Once you find the line containing "Entdecken Sie unser vielseitigen Angebot an" in the data below, copy it and each following line exactly, up to and including the line containing "Информация о дилере", and nothing else.

[Saved data entries]
.....

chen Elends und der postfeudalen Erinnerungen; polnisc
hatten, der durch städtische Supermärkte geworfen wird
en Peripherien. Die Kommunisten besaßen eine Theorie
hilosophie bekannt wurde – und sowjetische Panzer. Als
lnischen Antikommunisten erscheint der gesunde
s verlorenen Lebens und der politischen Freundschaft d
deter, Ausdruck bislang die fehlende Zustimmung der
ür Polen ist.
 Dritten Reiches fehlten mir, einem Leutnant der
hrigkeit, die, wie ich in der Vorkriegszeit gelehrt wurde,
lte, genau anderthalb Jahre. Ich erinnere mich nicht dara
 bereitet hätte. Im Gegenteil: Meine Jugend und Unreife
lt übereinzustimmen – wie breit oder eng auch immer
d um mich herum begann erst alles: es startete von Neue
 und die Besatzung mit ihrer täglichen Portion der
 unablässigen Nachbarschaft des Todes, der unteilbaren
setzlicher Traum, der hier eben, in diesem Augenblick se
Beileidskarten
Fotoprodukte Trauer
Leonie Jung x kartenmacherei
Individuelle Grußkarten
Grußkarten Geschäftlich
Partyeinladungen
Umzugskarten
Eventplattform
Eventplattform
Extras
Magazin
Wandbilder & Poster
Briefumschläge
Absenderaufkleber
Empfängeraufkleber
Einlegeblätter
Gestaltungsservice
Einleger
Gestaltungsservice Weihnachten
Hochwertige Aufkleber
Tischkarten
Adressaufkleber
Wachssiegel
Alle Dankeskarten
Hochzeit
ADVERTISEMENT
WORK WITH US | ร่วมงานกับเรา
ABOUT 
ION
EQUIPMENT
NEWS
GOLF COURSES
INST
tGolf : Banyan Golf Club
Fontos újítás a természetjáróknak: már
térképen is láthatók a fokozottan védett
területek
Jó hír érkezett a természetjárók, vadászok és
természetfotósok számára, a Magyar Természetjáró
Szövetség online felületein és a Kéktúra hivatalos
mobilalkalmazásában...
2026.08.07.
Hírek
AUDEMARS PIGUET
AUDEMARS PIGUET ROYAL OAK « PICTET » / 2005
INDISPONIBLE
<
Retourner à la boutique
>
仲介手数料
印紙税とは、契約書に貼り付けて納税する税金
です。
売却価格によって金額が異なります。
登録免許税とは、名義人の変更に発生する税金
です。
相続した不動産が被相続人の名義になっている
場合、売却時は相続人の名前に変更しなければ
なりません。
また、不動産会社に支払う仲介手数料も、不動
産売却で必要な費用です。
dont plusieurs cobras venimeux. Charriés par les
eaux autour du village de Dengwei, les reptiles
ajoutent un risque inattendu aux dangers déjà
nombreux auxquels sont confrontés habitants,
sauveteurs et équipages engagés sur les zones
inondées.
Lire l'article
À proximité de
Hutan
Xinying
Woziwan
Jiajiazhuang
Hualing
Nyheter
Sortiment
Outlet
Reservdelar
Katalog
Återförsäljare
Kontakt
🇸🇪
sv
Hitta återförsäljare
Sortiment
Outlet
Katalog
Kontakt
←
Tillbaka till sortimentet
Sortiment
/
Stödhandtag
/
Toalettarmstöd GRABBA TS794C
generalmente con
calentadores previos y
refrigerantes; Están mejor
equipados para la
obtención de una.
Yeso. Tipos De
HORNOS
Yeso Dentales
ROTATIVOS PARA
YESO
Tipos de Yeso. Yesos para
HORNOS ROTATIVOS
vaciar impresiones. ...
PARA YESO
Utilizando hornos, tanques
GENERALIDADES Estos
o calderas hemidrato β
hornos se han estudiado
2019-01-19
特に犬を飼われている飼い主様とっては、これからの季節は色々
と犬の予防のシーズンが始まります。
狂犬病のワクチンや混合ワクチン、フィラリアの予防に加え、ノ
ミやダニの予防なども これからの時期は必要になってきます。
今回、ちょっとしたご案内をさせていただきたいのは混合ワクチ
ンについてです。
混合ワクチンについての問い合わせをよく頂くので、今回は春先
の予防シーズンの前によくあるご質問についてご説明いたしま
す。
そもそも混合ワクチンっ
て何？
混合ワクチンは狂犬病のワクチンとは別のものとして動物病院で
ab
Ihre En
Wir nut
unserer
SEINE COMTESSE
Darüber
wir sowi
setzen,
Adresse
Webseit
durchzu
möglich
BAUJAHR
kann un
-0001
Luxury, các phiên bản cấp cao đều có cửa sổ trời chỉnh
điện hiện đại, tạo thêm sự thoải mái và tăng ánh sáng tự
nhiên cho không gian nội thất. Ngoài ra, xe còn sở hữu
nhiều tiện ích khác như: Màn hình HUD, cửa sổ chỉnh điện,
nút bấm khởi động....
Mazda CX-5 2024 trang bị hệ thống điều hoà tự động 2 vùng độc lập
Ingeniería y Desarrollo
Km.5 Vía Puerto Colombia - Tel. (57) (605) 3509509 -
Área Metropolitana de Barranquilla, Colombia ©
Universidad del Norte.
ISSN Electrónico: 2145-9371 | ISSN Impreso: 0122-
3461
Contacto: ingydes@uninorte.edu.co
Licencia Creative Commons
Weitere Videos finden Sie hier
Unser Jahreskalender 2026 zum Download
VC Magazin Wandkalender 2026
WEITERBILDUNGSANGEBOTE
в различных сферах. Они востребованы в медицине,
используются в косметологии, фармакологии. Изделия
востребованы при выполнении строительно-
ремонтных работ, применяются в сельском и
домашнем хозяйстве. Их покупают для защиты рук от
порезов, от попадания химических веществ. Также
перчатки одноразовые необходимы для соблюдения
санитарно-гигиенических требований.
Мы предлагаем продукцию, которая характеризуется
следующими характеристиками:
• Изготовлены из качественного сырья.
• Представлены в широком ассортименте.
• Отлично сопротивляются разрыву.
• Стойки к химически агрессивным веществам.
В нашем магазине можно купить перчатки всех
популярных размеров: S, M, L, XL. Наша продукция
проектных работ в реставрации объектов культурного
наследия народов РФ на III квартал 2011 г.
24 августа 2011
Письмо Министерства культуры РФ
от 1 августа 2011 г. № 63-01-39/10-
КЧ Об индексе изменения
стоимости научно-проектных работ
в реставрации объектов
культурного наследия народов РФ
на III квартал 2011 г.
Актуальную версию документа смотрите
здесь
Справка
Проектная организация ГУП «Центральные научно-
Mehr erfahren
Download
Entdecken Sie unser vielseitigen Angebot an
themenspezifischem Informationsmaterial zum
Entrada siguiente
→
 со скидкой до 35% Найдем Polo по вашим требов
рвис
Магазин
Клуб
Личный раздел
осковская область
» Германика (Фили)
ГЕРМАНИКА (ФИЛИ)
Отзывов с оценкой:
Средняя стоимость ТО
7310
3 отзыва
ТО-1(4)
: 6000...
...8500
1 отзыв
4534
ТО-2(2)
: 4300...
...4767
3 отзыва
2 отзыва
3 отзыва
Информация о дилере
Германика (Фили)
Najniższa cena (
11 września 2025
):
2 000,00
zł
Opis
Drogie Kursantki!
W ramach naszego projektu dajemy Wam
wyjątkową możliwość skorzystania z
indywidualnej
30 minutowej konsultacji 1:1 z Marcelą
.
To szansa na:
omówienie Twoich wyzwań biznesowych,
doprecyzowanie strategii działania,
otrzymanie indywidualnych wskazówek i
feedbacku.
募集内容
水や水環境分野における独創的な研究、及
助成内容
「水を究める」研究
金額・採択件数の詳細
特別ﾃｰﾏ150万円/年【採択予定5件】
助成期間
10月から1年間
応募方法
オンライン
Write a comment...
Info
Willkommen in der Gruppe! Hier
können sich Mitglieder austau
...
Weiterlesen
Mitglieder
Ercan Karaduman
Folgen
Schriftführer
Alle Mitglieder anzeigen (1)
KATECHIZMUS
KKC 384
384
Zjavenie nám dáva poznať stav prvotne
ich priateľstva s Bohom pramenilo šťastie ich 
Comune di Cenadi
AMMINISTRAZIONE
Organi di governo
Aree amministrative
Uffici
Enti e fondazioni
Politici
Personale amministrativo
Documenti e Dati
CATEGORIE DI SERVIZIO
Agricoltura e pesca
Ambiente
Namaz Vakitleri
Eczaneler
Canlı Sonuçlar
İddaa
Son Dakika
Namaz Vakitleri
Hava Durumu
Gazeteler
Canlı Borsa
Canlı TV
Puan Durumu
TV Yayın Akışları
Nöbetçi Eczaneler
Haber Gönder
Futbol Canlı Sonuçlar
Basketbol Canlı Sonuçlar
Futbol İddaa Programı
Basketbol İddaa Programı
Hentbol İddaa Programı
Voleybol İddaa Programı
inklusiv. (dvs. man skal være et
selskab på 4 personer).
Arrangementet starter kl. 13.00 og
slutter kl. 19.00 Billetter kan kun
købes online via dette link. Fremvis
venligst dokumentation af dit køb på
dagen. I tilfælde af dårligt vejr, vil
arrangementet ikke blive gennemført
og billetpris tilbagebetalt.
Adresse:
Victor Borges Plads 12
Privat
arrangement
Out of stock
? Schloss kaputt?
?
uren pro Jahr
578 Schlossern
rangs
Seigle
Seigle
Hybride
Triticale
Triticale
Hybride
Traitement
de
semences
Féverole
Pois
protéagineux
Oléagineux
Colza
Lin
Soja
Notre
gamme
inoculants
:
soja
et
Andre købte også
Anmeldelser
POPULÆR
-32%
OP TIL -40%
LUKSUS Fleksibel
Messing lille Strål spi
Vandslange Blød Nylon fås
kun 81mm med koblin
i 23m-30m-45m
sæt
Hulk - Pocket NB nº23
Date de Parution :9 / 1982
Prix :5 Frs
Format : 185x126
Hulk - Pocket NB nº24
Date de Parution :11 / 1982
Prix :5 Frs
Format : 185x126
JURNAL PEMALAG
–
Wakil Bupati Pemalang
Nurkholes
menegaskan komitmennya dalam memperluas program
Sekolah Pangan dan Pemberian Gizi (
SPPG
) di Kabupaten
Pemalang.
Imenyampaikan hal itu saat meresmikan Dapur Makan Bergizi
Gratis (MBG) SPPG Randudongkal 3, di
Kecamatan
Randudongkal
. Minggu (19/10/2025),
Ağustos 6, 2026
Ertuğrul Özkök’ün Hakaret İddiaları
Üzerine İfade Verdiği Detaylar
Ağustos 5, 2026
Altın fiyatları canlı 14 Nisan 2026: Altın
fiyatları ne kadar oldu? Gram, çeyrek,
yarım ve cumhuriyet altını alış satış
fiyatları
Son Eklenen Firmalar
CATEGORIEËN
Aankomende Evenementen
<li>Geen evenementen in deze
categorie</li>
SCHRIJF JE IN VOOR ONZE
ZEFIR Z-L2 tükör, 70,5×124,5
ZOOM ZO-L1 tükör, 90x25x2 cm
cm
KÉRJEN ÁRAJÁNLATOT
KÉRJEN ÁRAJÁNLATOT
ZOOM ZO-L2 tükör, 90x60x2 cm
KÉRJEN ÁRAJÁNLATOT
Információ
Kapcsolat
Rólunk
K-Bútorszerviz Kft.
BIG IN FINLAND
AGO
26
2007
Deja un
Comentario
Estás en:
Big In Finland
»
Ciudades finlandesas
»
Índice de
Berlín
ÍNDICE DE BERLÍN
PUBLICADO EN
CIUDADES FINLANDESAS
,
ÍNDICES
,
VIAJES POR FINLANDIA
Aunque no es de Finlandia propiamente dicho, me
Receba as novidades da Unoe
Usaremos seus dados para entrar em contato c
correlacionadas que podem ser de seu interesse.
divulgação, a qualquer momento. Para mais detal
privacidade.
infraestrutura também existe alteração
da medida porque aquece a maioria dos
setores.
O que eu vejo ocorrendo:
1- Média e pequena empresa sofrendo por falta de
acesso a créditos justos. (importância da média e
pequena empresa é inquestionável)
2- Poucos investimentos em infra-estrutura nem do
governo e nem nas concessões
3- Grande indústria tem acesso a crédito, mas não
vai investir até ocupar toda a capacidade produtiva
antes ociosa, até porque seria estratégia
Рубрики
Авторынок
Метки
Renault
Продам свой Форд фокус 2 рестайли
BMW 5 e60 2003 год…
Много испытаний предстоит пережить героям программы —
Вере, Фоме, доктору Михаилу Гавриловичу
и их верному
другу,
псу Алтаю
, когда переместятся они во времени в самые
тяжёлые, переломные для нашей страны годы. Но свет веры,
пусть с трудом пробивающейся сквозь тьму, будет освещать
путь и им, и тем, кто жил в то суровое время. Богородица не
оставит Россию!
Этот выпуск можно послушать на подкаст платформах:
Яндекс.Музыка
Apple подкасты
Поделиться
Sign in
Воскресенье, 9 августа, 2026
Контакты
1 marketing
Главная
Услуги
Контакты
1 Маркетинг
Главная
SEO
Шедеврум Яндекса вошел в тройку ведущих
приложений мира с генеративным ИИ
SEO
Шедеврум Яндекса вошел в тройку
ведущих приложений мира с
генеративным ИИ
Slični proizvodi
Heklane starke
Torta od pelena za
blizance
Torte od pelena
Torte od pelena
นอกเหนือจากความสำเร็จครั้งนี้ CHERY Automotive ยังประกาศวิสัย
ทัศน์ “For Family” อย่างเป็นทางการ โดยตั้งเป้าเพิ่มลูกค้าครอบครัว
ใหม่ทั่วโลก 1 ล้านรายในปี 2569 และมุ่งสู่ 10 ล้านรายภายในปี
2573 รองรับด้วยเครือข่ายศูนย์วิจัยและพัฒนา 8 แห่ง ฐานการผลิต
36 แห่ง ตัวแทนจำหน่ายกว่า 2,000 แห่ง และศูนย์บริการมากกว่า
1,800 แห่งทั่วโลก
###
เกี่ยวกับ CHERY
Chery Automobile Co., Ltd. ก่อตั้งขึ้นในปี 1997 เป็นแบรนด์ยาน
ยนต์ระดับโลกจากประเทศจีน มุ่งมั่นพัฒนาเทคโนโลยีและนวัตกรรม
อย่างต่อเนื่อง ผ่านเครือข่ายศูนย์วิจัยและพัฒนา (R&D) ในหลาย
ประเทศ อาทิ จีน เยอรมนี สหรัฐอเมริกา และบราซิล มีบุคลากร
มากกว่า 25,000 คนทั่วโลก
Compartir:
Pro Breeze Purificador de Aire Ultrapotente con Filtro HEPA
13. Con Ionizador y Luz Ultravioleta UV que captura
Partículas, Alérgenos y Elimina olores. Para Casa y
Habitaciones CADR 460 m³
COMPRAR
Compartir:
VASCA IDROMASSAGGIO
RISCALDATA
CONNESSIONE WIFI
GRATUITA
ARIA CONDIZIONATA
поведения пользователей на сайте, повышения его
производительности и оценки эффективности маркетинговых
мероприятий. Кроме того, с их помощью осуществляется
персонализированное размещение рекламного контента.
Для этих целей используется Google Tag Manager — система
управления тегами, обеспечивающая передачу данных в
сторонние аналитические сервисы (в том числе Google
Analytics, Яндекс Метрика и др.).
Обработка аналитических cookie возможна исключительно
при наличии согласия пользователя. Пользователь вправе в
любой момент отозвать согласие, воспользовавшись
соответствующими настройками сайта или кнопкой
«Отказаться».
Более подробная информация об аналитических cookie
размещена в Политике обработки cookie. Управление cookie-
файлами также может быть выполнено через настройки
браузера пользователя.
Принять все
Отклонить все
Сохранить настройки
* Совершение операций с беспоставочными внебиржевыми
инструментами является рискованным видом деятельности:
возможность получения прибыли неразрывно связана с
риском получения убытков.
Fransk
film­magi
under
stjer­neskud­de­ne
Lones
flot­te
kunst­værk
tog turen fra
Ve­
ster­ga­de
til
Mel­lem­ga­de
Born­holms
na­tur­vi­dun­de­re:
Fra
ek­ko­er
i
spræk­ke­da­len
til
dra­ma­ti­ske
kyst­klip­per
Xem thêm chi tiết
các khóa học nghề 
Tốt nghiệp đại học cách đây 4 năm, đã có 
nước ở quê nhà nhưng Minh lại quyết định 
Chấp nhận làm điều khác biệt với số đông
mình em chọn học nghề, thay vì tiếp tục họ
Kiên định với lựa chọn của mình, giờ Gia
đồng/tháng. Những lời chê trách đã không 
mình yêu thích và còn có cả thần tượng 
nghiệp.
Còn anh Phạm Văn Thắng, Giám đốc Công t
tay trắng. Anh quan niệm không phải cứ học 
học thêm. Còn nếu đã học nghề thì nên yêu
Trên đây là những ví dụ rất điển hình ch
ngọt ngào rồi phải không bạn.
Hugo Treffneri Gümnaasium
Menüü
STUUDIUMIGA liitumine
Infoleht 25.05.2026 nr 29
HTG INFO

.....

*Result of the task*:
Entdecken Sie unser vielseitigen Angebot an
themenspezifischem Informationsmaterial zum
Entrada siguiente
→
 со скидкой до 35% Найдем Polo по вашим требов
рвис
Магазин
Клуб
Личный раздел
осковская область
» Германика (Фили)
ГЕРМАНИКА (ФИЛИ)
Отзывов с оценкой:
Средняя стоимость ТО
7310
3 отзыва
ТО-1(4)
: 6000...
...8500
1 отзыв
4534
ТО-2(2)
: 4300...
...4767
3 отзыва
2 отзыва
3 отзыва
Информация о дилере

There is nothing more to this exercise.